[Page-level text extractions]
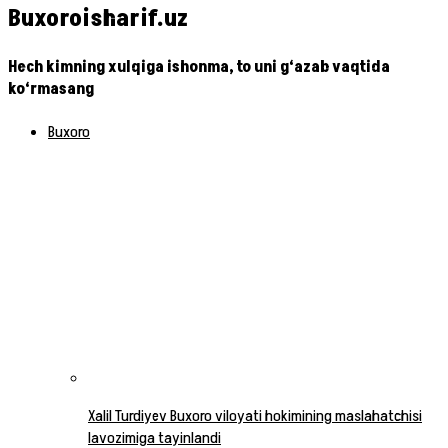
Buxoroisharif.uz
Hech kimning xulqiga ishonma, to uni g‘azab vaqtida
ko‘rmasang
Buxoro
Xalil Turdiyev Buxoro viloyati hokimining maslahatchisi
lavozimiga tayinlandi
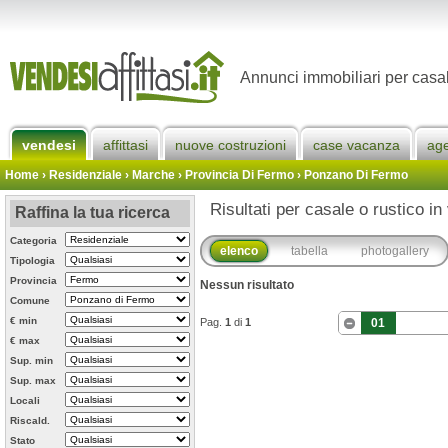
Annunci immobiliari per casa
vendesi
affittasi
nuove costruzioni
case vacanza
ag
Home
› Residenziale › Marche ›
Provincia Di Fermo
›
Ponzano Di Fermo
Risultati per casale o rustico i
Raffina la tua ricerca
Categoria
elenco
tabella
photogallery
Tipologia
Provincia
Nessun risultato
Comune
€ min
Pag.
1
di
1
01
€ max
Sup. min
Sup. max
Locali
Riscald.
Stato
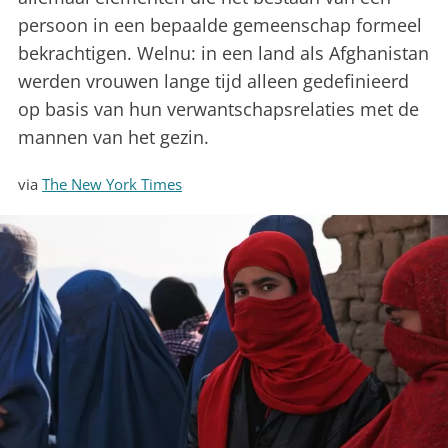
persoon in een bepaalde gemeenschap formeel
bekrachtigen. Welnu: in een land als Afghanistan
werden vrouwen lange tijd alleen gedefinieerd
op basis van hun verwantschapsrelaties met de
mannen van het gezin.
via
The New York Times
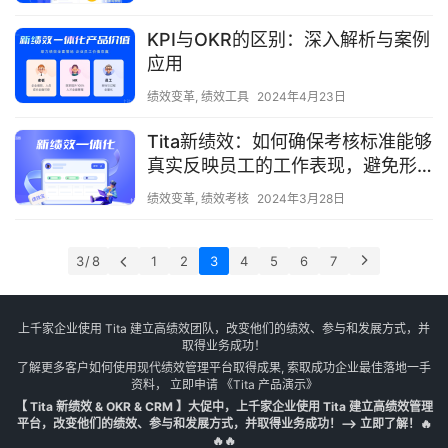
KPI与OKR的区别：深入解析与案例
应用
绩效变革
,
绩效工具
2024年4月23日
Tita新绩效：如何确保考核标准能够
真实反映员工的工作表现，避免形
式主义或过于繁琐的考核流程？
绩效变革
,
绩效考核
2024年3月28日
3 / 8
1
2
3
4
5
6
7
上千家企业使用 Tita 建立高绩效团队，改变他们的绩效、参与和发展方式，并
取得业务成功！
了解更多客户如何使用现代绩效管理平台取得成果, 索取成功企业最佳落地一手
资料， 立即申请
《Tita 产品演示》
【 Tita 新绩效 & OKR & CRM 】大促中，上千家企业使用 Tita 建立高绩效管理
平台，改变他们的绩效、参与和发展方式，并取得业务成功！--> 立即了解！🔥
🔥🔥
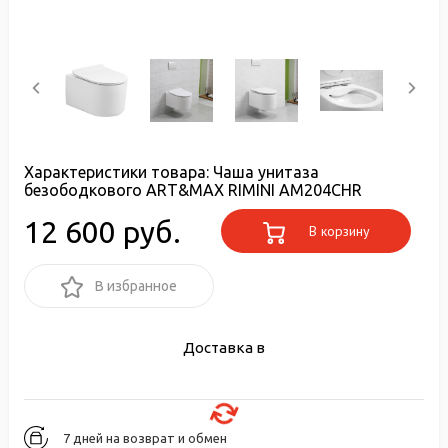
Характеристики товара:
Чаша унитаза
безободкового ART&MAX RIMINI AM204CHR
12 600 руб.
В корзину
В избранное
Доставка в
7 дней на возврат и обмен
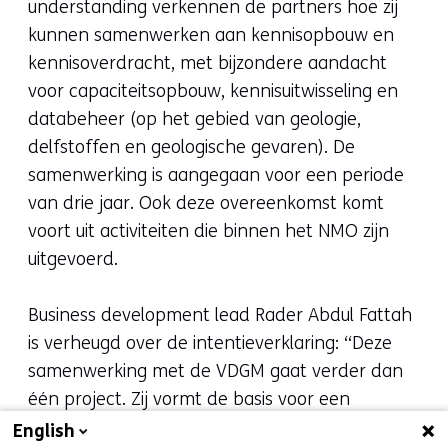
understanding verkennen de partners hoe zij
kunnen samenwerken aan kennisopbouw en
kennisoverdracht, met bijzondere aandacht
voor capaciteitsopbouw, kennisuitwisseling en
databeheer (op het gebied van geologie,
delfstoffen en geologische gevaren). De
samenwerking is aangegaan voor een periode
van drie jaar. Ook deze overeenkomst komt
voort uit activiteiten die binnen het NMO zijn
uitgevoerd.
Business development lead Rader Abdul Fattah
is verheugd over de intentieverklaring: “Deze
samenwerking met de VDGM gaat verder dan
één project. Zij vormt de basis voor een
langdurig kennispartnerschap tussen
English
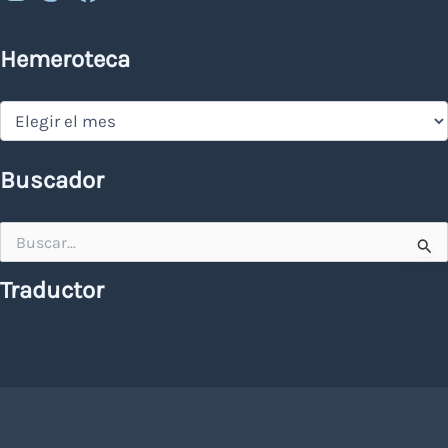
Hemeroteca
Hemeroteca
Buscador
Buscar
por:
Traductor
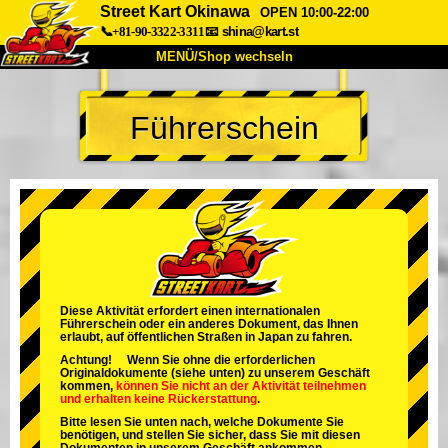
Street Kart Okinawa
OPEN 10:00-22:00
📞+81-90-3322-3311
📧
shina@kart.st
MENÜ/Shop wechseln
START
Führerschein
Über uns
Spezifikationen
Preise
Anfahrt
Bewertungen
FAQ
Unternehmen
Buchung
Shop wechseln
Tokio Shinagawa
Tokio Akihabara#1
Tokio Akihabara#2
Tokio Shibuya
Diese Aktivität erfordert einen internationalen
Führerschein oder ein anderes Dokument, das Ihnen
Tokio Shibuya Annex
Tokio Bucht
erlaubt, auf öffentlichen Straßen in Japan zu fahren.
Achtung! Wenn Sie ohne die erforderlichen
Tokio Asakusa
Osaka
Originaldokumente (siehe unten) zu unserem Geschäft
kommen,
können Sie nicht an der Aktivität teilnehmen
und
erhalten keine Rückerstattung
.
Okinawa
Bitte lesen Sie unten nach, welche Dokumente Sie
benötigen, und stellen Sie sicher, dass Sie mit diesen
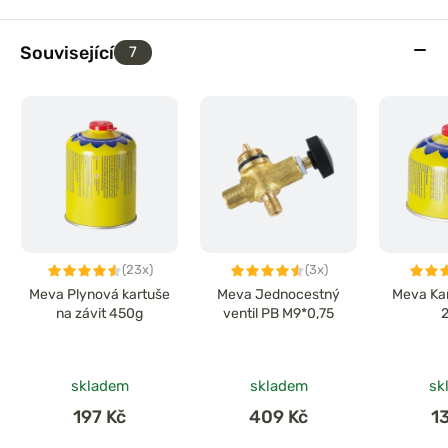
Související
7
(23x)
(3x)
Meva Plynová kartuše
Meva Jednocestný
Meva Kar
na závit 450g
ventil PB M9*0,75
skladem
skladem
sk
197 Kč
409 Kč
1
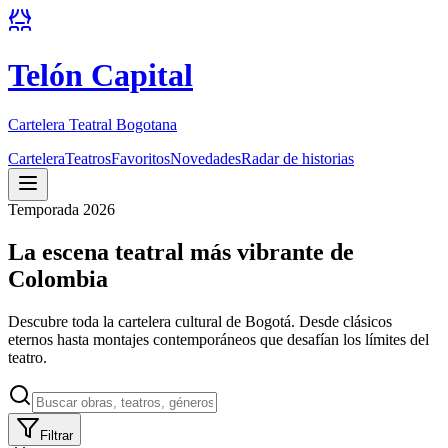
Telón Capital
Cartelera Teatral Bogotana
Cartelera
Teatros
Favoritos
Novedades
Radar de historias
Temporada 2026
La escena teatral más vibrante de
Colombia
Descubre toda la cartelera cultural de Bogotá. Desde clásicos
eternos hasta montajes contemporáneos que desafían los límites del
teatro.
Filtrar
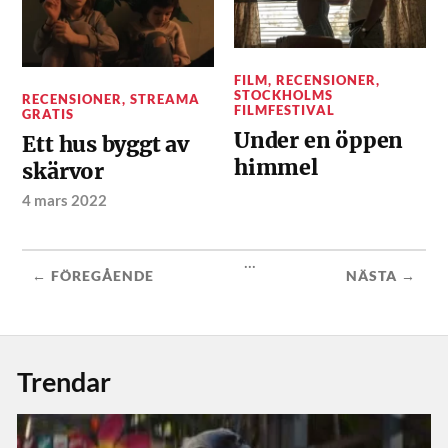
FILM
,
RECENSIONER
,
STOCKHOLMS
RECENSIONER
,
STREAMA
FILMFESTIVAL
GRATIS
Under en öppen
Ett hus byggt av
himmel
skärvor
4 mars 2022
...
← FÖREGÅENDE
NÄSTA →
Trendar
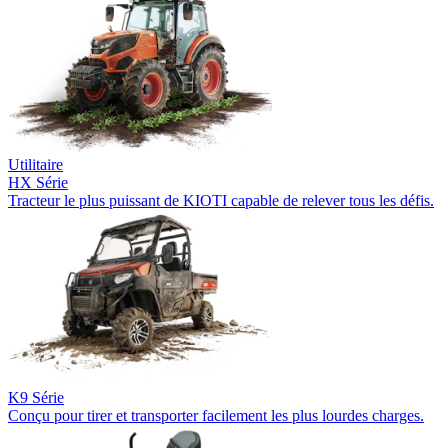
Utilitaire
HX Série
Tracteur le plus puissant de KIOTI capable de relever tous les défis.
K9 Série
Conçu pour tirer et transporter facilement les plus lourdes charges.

* [PROMPT] Reproduce the data above word for word from its first line through the line that holds "bekrachtigen. Welnu: in", both ends included; skip pictures.

* [RESULT OF THIS EXERCISE]
Buxoroisharif.uz
Hech kimning xulqiga ishonma, to uni g‘azab vaqtida
ko‘rmasang
Buxoro
Xalil Turdiyev Buxoro viloyati hokimining maslahatchisi
lavozimiga tayinlandi
Annunci immobiliari per casa
vendesi
affittasi
nuove costruzioni
case vacanza
ag
Home
› Residenziale › Marche ›
Provincia Di Fermo
›
Ponzano Di Fermo
Risultati per casale o rustico i
Raffina la tua ricerca
Categoria
elenco
tabella
photogallery
Tipologia
Provincia
Nessun risultato
Comune
€ min
Pag.
1
di
1
01
€ max
Sup. min
Sup. max
Locali
Riscald.
Stato
persoon in een bepaalde gemeenschap formeel
bekrachtigen. Welnu: in een land als Afghanistan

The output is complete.